- **Brief**
Exclude all pictures from your copy of the data below, which should otherwise match exactly.
==========
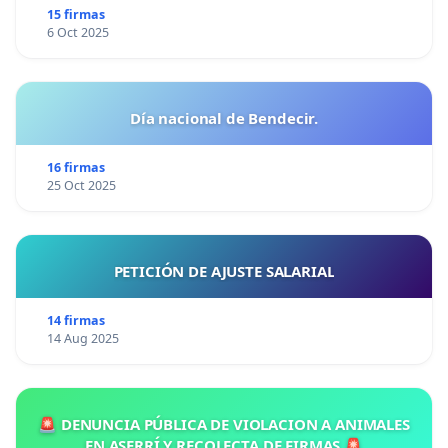
15 firmas
6 Oct 2025
Día nacional de Bendecir.
16 firmas
25 Oct 2025
PETICIÓN DE AJUSTE SALARIAL
14 firmas
14 Aug 2025
🚨 DENUNCIA PÚBLICA DE VIOLACION A ANIMALES
EN ASERRÍ Y RECOLECTA DE FIRMAS 🚨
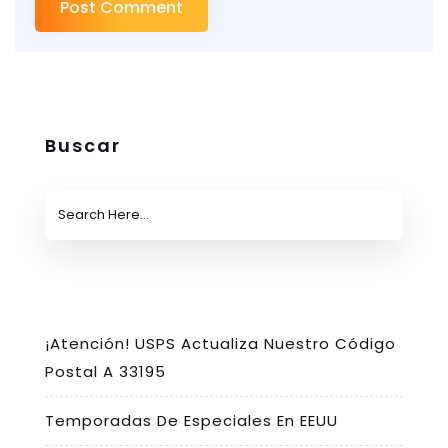
Buscar
¡Atención! USPS Actualiza Nuestro Código
Postal A 33195
Temporadas De Especiales En EEUU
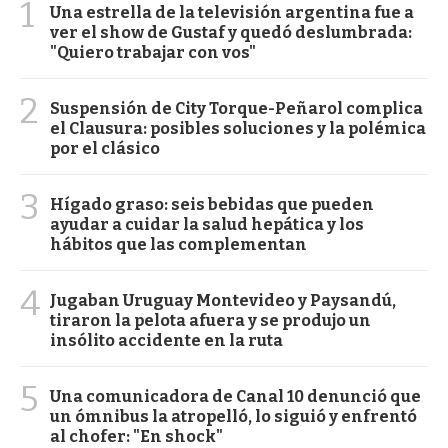
1
Una estrella de la televisión argentina fue a
ver el show de Gustaf y quedó deslumbrada:
"Quiero trabajar con vos"
2
Suspensión de City Torque-Peñarol complica
el Clausura: posibles soluciones y la polémica
por el clásico
3
Hígado graso: seis bebidas que pueden
ayudar a cuidar la salud hepática y los
hábitos que las complementan
4
Jugaban Uruguay Montevideo y Paysandú,
tiraron la pelota afuera y se produjo un
insólito accidente en la ruta
5
Una comunicadora de Canal 10 denunció que
un ómnibus la atropelló, lo siguió y enfrentó
al chofer: "En shock"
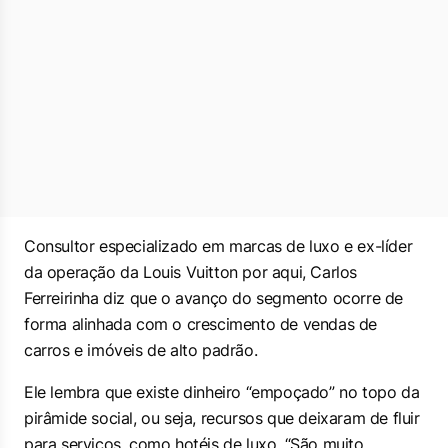
Consultor especializado em marcas de luxo e ex-líder
da operação da Louis Vuitton por aqui, Carlos
Ferreirinha diz que o avanço do segmento ocorre de
forma alinhada com o crescimento de vendas de
carros e imóveis de alto padrão.
Ele lembra que existe dinheiro “empoçado” no topo da
pirâmide social, ou seja, recursos que deixaram de fluir
para serviços, como hotéis de luxo. “São muito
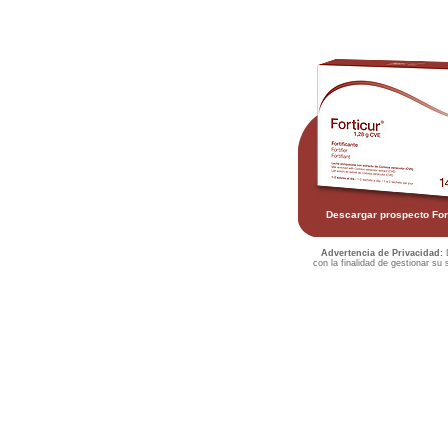
Descargar prospecto Fo
Advertencia de Privacidad:
L
con la finalidad de gestionar su 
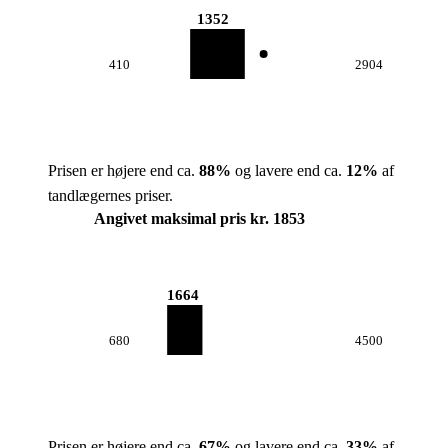
1352
410
2904
Prisen er højere end ca.
88
%
og lavere end ca.
12
%
af
tandlægernes priser.
Angivet maksimal pris kr. 1853
1664
680
4500
Prisen er højere end ca.
67
%
og lavere end ca.
33
%
af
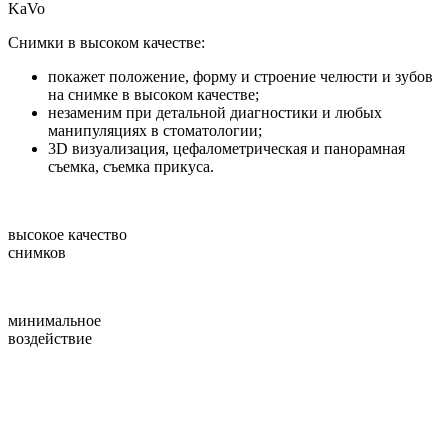
KaVo
Снимки в высоком качестве:
покажет положение, форму и строение челюсти и зубов
на снимке в высоком качестве;
незаменим при детальной диагностики и любых
манипуляциях в стоматологии;
3D визуализация, цефалометрическая и панорамная
съемка, съемка прикуса.
высокое качество
снимков
минимальное
воздействие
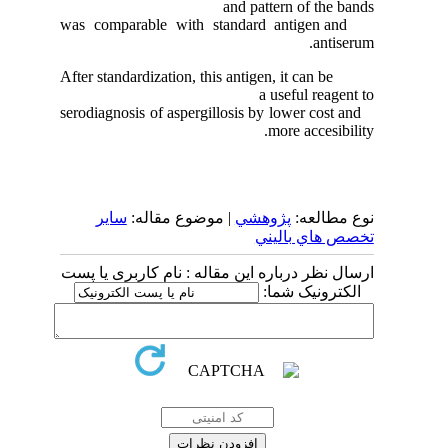
and pattern of 
was comparable with standard antigen
a
After standardization, this antigen, it can
a useful 
serodiagnosis of aspergillosis by lower c
more acc
لعه
پژوهشي
| موضوع مقاله:
سایر
ي باليني
 درباره این مقاله : نام کاربری یا پست
ونیک شما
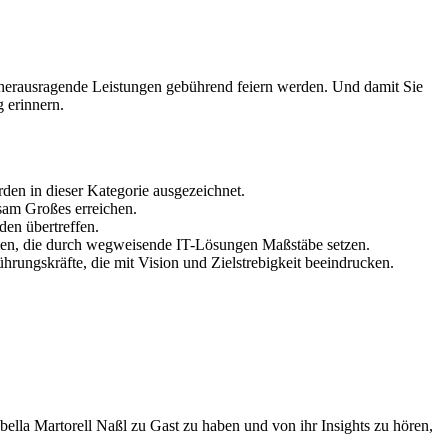
 herausragende Leistungen gebührend feiern werden. Und damit Sie
g erinnern.
den in dieser Kategorie ausgezeichnet.
sam Großes erreichen.
den übertreffen.
ehmen, die durch wegweisende IT-Lösungen Maßstäbe setzen.
hrungskräfte, die mit Vision und Zielstrebigkeit beeindrucken.
ella Martorell Naßl zu Gast zu haben und von ihr Insights zu hören,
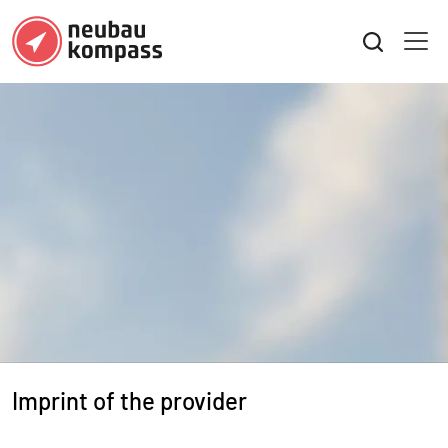
Imprint of the provider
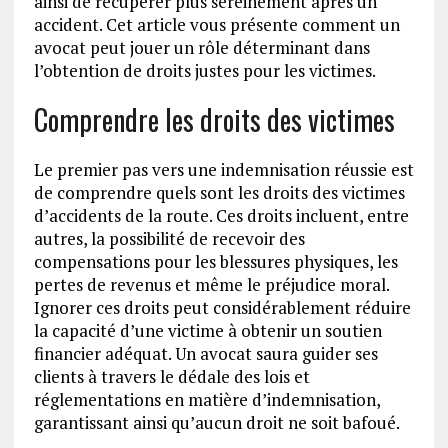
ainsi de récupérer plus sereinement après un
accident. Cet article vous présente comment un
avocat peut jouer un rôle déterminant dans
l’obtention de droits justes pour les victimes.
Comprendre les droits des victimes
Le premier pas vers une indemnisation réussie est
de comprendre quels sont les droits des victimes
d’accidents de la route. Ces droits incluent, entre
autres, la possibilité de recevoir des
compensations pour les blessures physiques, les
pertes de revenus et même le préjudice moral.
Ignorer ces droits peut considérablement réduire
la capacité d’une victime à obtenir un soutien
financier adéquat. Un avocat saura guider ses
clients à travers le dédale des lois et
réglementations en matière d’indemnisation,
garantissant ainsi qu’aucun droit ne soit bafoué.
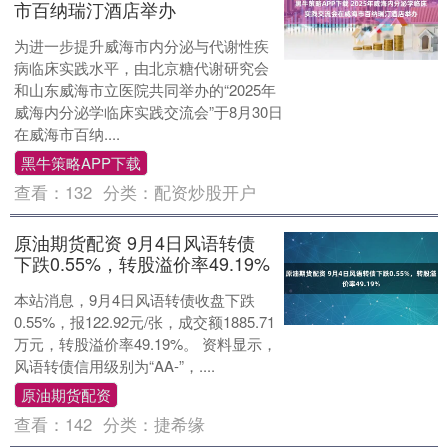
市百纳瑞汀酒店举办
为进一步提升威海市内分泌与代谢性疾
病临床实践水平，由北京糖代谢研究会
和山东威海市立医院共同举办的“2025年
威海内分泌学临床实践交流会”于8月30日
在威海市百纳....
黑牛策略APP下载
查看：
132
分类：
配资炒股开户
原油期货配资 9月4日风语转债
下跌0.55%，转股溢价率49.19%
本站消息，9月4日风语转债收盘下跌
0.55%，报122.92元/张，成交额1885.71
万元，转股溢价率49.19%。 资料显示，
风语转债信用级别为“AA-”，....
原油期货配资
查看：
142
分类：
捷希缘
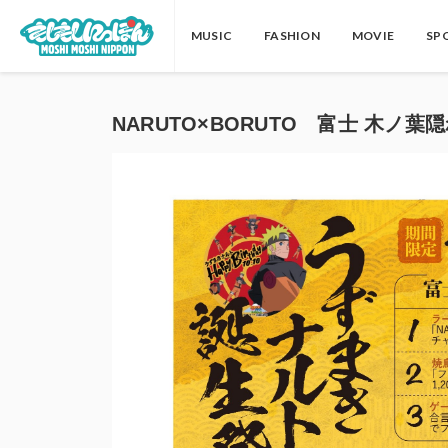
MUSIC
FASHION
MOVIE
SP
NARUTO×BORUTO 富士 木ノ葉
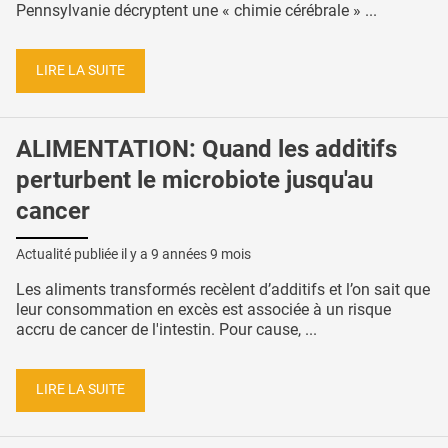
Pennsylvanie décryptent une « chimie cérébrale » ...
LIRE LA SUITE
ALIMENTATION: Quand les additifs
perturbent le microbiote jusqu'au
cancer
Actualité publiée il y a
9 années 9 mois
Les aliments transformés recèlent d’additifs et l’on sait que
leur consommation en excès est associée à un risque
accru de cancer de l'intestin. Pour cause, ...
LIRE LA SUITE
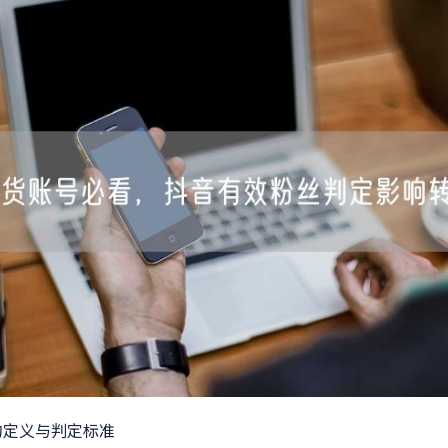
的定义与判定标准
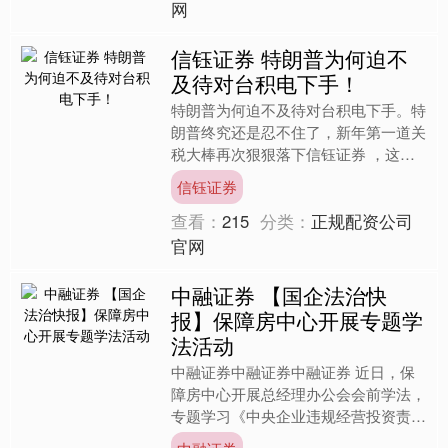
网
信钰证券 特朗普为何迫不
及待对台积电下手！
特朗普为何迫不及待对台积电下手。特
朗普终究还是忍不住了，新年第一道关
税大棒再次狠狠落下信钰证券 ，这次
瞄准的产业更加图穷匕见。只不过，从
信钰证券
全局利益角度出发，对中国....
查看：
215
分类：
正规配资公司
官网
中融证券 【国企法治快
报】保障房中心开展专题学
法活动
中融证券中融证券中融证券 近日，保
障房中心开展总经理办公会会前学法，
专题学习《中央企业违规经营投资责任
追究实施办法》。保障房中心党委副书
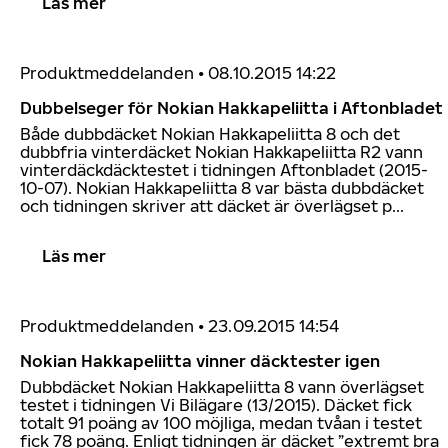
Läs mer
Produktmeddelanden
•
08.10.2015 14:22
Dubbelseger för Nokian Hakkapeliitta i Aftonbladet
Både dubbdäcket Nokian Hakkapeliitta 8 och det
dubbfria vinterdäcket Nokian Hakkapeliitta R2 vann
vinterdäckdäcktestet i tidningen Aftonbladet (2015-
10-07). Nokian Hakkapeliitta 8 var bästa dubbdäcket
och tidningen skriver att däcket är överlägset p...
Läs mer
Produktmeddelanden
•
23.09.2015 14:54
Nokian Hakkapeliitta vinner däcktester igen
Dubbdäcket Nokian Hakkapeliitta 8 vann överlägset
testet i tidningen Vi Bilägare (13/2015). Däcket fick
totalt 91 poäng av 100 möjliga, medan tvåan i testet
fick 78 poäng. Enligt tidningen är däcket ”extremt bra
==========
- **Response to this exercise**
15 firmas
6 Oct 2025
Día nacional de Bendecir.
16 firmas
25 Oct 2025
PETICIÓN DE AJUSTE SALARIAL
14 firmas
14 Aug 2025
🚨 DENUNCIA PÚBLICA DE VIOLACION A ANIMALES
EN ASERRÍ Y RECOLECTA DE FIRMAS 🚨
Buscar
¡Atención! USPS Actualiza Nuestro Código
Postal A 33195
Temporadas De Especiales En EEUU
1
Una estrella de la televisión argentina fue a
ver el show de Gustaf y quedó deslumbrada:
"Quiero trabajar con vos"
2
Suspensión de City Torque-Peñarol complica
el Clausura: posibles soluciones y la polémica
por el clásico
3
Hígado graso: seis bebidas que pueden
ayudar a cuidar la salud hepática y los
hábitos que las complementan
4
Jugaban Uruguay Montevideo y Paysandú,
tiraron la pelota afuera y se produjo un
insólito accidente en la ruta
5
Una comunicadora de Canal 10 denunció que
un ómnibus la atropelló, lo siguió y enfrentó
al chofer: "En shock"
Consultor especializado em marcas de luxo e ex-líder
da operação da Louis Vuitton por aqui, Carlos
Ferreirinha diz que o avanço do segmento ocorre de
forma alinhada com o crescimento de vendas de
carros e imóveis de alto padrão.
Ele lembra que existe dinheiro “empoçado” no topo da
pirâmide social, ou seja, recursos que deixaram de fluir
para serviços, como hotéis de luxo. “São muito
Descargar prospecto Fo
Advertencia de Privacidad:
L
con la finalidad de gestionar su 
1352
410
2904
Prisen er højere end ca.
88
%
og lavere end ca.
12
%
af
tandlægernes priser.
Angivet maksimal pris kr. 1853
1664
680
4500
Prisen er højere end ca.
67
%
og lavere end ca.
33
%
af
KaVo
Снимки в высоком качестве:
покажет положение, форму и строение челюсти и зубов
на снимке в высоком качестве;
незаменим при детальной диагностики и любых
манипуляциях в стоматологии;
3D визуализация, цефалометрическая и панорамная
съемка, съемка прикуса.
высокое качество
снимков
минимальное
воздействие
and pattern of 
was comparable with standard antigen
a
After standardization, this antigen, it can
a useful 
serodiagnosis of aspergillosis by lower c
more acc
لعه
پژوهشي
| موضوع مقاله:
سایر
ي باليني
 درباره این مقاله : نام کاربری یا پست
ونیک شما
 herausragende Leistungen gebührend feiern werden. Und damit Sie
g erinnern.
den in dieser Kategorie ausgezeichnet.
sam Großes erreichen.
den übertreffen.
ehmen, die durch wegweisende IT-Lösungen Maßstäbe setzen.
hrungskräfte, die mit Vision und Zielstrebigkeit beeindrucken.
ella Martorell Naßl zu Gast zu haben und von ihr Insights zu hören,
Imprint of the provider
ainsi de récupérer plus sereinement après un
accident. Cet article vous présente comment un
avocat peut jouer un rôle déterminant dans
l’obtention de droits justes pour les victimes.
Comprendre les droits des victimes
Le premier pas vers une indemnisation réussie est
de comprendre quels sont les droits des victimes
d’accidents de la route. Ces droits incluent, entre
autres, la possibilité de recevoir des
compensations pour les blessures physiques, les
pertes de revenus et même le préjudice moral.
Ignorer ces droits peut considérablement réduire
la capacité d’une victime à obtenir un soutien
financier adéquat. Un avocat saura guider ses
clients à travers le dédale des lois et
réglementations en matière d’indemnisation,
garantissant ainsi qu’aucun droit ne soit bafoué.
市百纳瑞汀酒店举办
为进一步提升威海市内分泌与代谢性疾
病临床实践水平，由北京糖代谢研究会
和山东威海市立医院共同举办的“2025年
威海内分泌学临床实践交流会”于8月30日
在威海市百纳....
黑牛策略APP下载
查看：
132
分类：
配资炒股开户
原油期货配资 9月4日风语转债
下跌0.55%，转股溢价率49.19%
本站消息，9月4日风语转债收盘下跌
0.55%，报122.92元/张，成交额1885.71
万元，转股溢价率49.19%。 资料显示，
风语转债信用级别为“AA-”，....
原油期货配资
查看：
142
分类：
捷希缘
MUSIC
FASHION
MOVIE
SP
NARUTO×BORUTO 富士 木ノ葉
Pennsylvanie décryptent une « chimie cérébrale » ...
LIRE LA SUITE
ALIMENTATION: Quand les additifs
perturbent le microbiote jusqu'au
cancer
Actualité publiée il y a
9 années 9 mois
Les aliments transformés recèlent d’additifs et l’on sait que
leur consommation en excès est associée à un risque
accru de cancer de l'intestin. Pour cause, ...
LIRE LA SUITE
的定义与判定标准
网
信钰证券 特朗普为何迫不
及待对台积电下手！
特朗普为何迫不及待对台积电下手。特
朗普终究还是忍不住了，新年第一道关
税大棒再次狠狠落下信钰证券 ，这次
瞄准的产业更加图穷匕见。只不过，从
信钰证券
全局利益角度出发，对中国....
查看：
215
分类：
正规配资公司
官网
中融证券 【国企法治快
报】保障房中心开展专题学
法活动
中融证券中融证券中融证券 近日，保
障房中心开展总经理办公会会前学法，
专题学习《中央企业违规经营投资责任
追究实施办法》。保障房中心党委副书
Läs mer
Produktmeddelanden
•
08.10.2015 14:22
Dubbelseger för Nokian Hakkapeliitta i Aftonbladet
Både dubbdäcket Nokian Hakkapeliitta 8 och det
dubbfria vinterdäcket Nokian Hakkapeliitta R2 vann
vinterdäckdäcktestet i tidningen Aftonbladet (2015-
10-07). Nokian Hakkapeliitta 8 var bästa dubbdäcket
och tidningen skriver att däcket är överlägset p...
Läs mer
Produktmeddelanden
•
23.09.2015 14:54
Nokian Hakkapeliitta vinner däcktester igen
Dubbdäcket Nokian Hakkapeliitta 8 vann överlägset
testet i tidningen Vi Bilägare (13/2015). Däcket fick
totalt 91 poäng av 100 möjliga, medan tvåan i testet
fick 78 poäng. Enligt tidningen är däcket ”extremt bra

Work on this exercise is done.